REQUIRED ACTION:
The lines below that include the word "ENTP" are to be reported.

====== EXCERPTED RECORDS ======

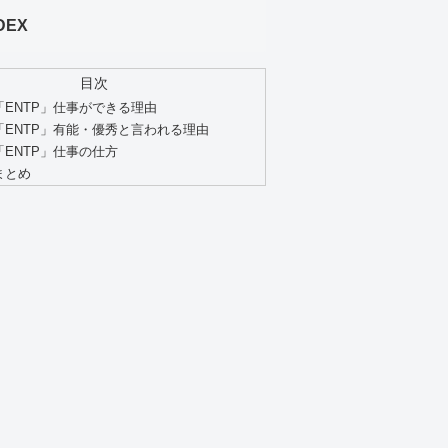
DEX
目次
「ENTP」仕事ができる理由
「ENTP」有能・優秀と言われる理由
「ENTP」仕事の仕方
まとめ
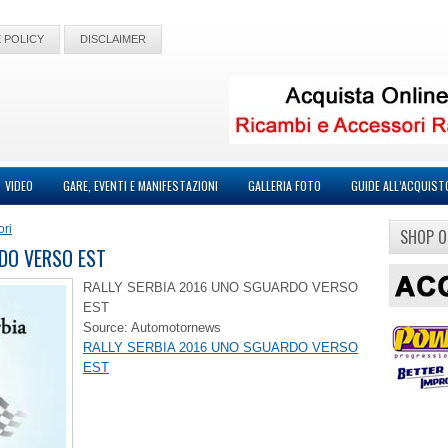
 POLICY
DISCLAIMER
VIDEO
GARE, EVENTI E MANIFESTAZIONI
GALLERIA FOTO
GUIDE ALL’ACQUIST
ori
SHOP O
DO VERSO EST
RALLY SERBIA 2016 UNO SGUARDO VERSO
EST
Source: Automotornews
RALLY SERBIA 2016 UNO SGUARDO VERSO
EST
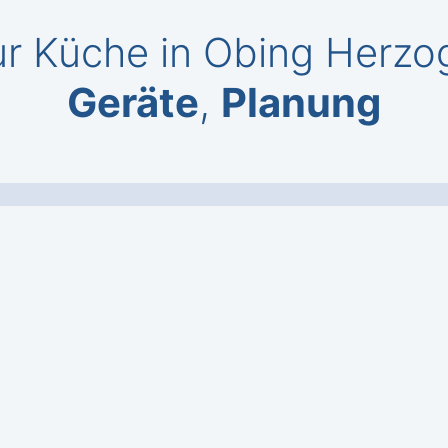
r Küche in Obing Herzog
Geräte
,
Planung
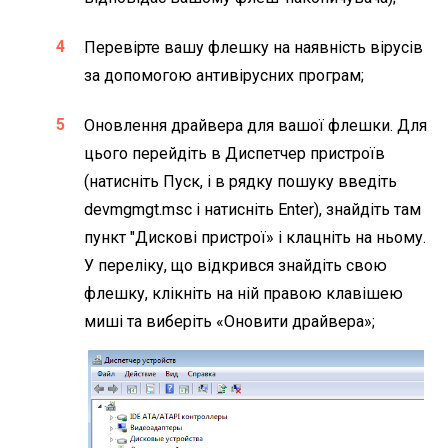
Перевірте вашу флешку на наявність вірусів
за допомогою антивірусних програм;
Оновлення драйвера для вашої флешки. Для
цього перейдіть в Диспетчер пристроїв
(натисніть Пуск, і в рядку пошуку введіть
devmgmgt.msc і натисніть Enter), знайдіть там
пункт "Дискові пристрої» і клацніть на ньому.
У переліку, що відкрився знайдіть свою
флешку, клікніть на ній правою клавішею
миші та виберіть «Оновити драйвера»;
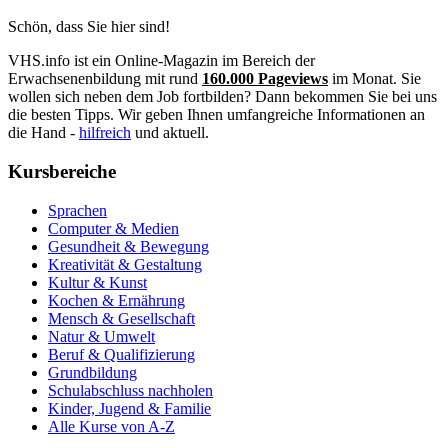
Schön, dass Sie hier sind!
VHS.info ist ein Online-Magazin im Bereich der
Erwachsenenbildung mit rund
160.000 Pageviews
im Monat. Sie
wollen sich neben dem Job fortbilden? Dann bekommen Sie bei uns
die besten Tipps. Wir geben Ihnen umfangreiche Informationen an
die Hand -
hilfreich
und aktuell.
Kursbereiche
Sprachen
Computer & Medien
Gesundheit & Bewegung
Kreativität & Gestaltung
Kultur & Kunst
Kochen & Ernährung
Mensch & Gesellschaft
Natur & Umwelt
Beruf & Qualifizierung
Grundbildung
Schulabschluss nachholen
Kinder, Jugend & Familie
Alle Kurse von A-Z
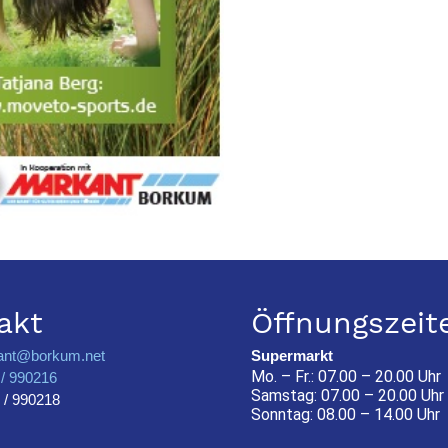
akt
Öffnungszeit
ant@borkum.net
Supermarkt
Mo. – Fr.: 07.00 – 20.00 Uhr
/ 990216
Samstag: 07.00 – 20.00 Uhr
 / 990218
Sonntag: 08.00 – 14.00 Uhr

======

YOUR RESPONSE:
「ENTP」仕事ができる理由
「ENTP」有能・優秀と言われる理由
「ENTP」仕事の仕方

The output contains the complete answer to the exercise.